María Corina Machado, de 58 anos, deixou a Venezuela em dezembro para viajar a Oslo, onde recebeu o prêmio, e atualmente se encontra nos Estados Unidos.
No vídeo direcionado ao povo venezuelano, publicado em sua conta na rede X neste domingo, a opositora aparece diante de uma carta de tarô intitulada A Temperança, enquanto usa dois crucifixos no pescoço.
Nas imagens, María Corina Machado faz referência aos presos políticos na Venezuela e manifesta solidariedade às suas famílias e aos jornalistas detidos pelo regime de Maduro.
Queridos venezolanos,
tenemos la FUERZA, la RUTA y las TAREAS claras.
TODOS somos necesarios para lograr nuestra Libertad.

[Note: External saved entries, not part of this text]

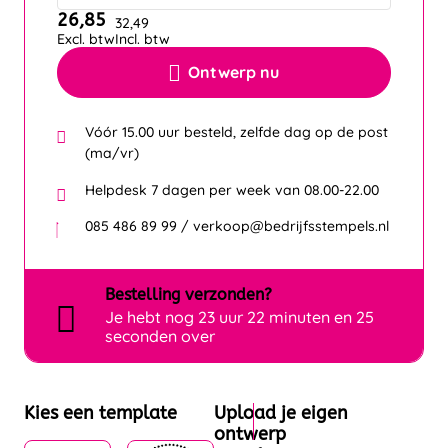
26,85
32,49
Excl. btw
Incl. btw
Ontwerp nu
Vóór 15.00 uur besteld, zelfde dag op de post
(ma/vr)
Helpdesk 7 dagen per week van 08.00-22.00
085 486 89 99 / verkoop@bedrijfsstempels.nl
Bestelling
verzonden?
Je hebt nog
23 uur 22 minuten en 25
seconden over
Kies een template
Upload je eigen
ontwerp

En pocas semanas, nos vemos en Venezuela. pic.twitter.com/lfJXRb3Oc9
— María Corina Machado (@MariaCorinaYA) March 1, 2026
As especulações sobre seu retorno a Caracas se intensificaram desde que os Estados Unidos capturaram o ex-dirigente venezuelano Nicolás Maduro em 3 de janeiro. Na gravação de quase sete minutos, Machado também exalta a ação militar de Donald Trump que culminou na captura de Maduro.

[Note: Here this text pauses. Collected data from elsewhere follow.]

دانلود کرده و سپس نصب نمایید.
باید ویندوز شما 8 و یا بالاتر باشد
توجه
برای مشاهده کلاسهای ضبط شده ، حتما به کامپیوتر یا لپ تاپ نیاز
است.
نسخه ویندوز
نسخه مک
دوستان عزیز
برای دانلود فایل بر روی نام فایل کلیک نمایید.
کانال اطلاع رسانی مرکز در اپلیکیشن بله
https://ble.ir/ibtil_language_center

"Queremos agradecer ao povo dos Estados Unidos, ao seu governo, seus congressistas, juízes, homens e mulheres militares que arriscaram suas vidas pela liberdade da Venezuela e pela segurança nacional de seu país e de todas as Américas"
María Corina Machado é alvo de uma investigação na Venezuela, e a presidente interina, Delcy Rodríguez, afirmou que ela deverá prestar esclarecimentos sobre seu suposto apoio à operação militar americana.